Russia must 'stop talking and start acting': US vice president
By Nedra Pickler, AP
April 23, 2014, 12:08 am TWN
KIEV, Ukraine -- U.S. Vice President Joe Biden warned Russia on Tuesday that "it's time to stop talking and start acting" to reduce tension in Ukraine, offering a show of support for the besieged nation as an international agreement aimed at stemming its ongoing crisis appeared in doubt.
Standing alongside acting Ukrainian Prime Minister Arseniy Yatsenyuk, Biden called on Moscow to encourage pro-Russia separatists in eastern Ukraine to vacate government buildings and checkpoints, accept amnesty and "address their grievances politically."
Biden said Russia needs to act "without delay," adding, "We will not allow this to become an open-ended process."
Yatsenyuk was harsher in his characterization of Russia. "No country should be able to behave like an armed bandit," he said. "Russia should stick to its international commitments and obligations. They should not behave as gangsters in the modern century."
Money for Ukraine
Biden also announced the United States will provide an additional US$50 million to help Ukraine's beleaguered government with political and economic reforms.
The money includes US$11 million to help conduct the May 25 presidential election, including voter education, administration and oversight.

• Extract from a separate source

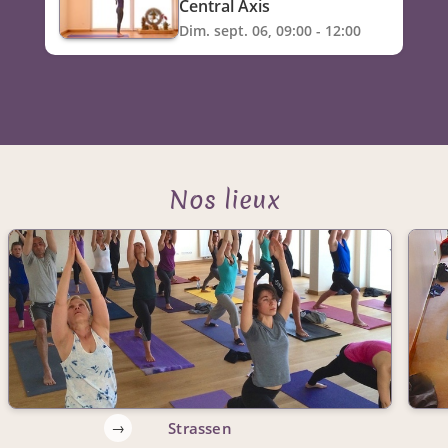
Central Axis
Dim. sept. 06, 09:00 - 12:00
Nos lieux
→
Strassen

It also will help fund expert teams from U.S. government agencies to help Ukraine to reduce its reliance on energy supplies from Russia. Other technical advisers will help fight corruption.

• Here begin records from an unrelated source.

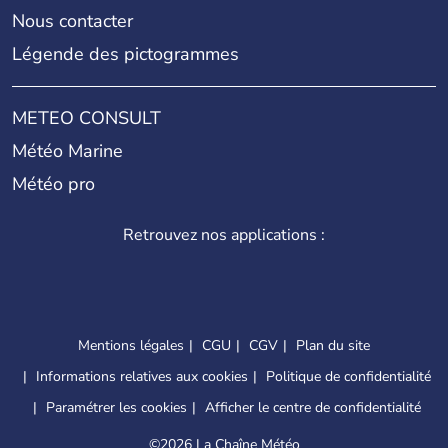
Nous contacter
Légende des pictogrammes
METEO CONSULT
Météo Marine
Météo pro
Retrouvez nos applications :
Mentions légales
CGU
CGV
Plan du site
Informations relatives aux cookies
Politique de confidentialité
Paramétrer les cookies
Afficher le centre de confidentialité
©
2026 La Chaîne Météo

The White House also announced US$8 million in non-lethal military assistance for the Ukrainian armed forces, including bomb-disposal equipment, communications gear and vehicles.
In the most high-level visit of a U.S. official since the crisis erupted, Biden met privately with Yatsenyuk and acting Ukrainian President Oleksandr Turchynov. He also met with democracy activists and spoke to TV cameras to tell the people of eastern Ukraine he had urged the nation's leaders to keep reaching out to them.
"I know the men and women who hide behind masks and unmarked uniforms, they do not speak for you," he said.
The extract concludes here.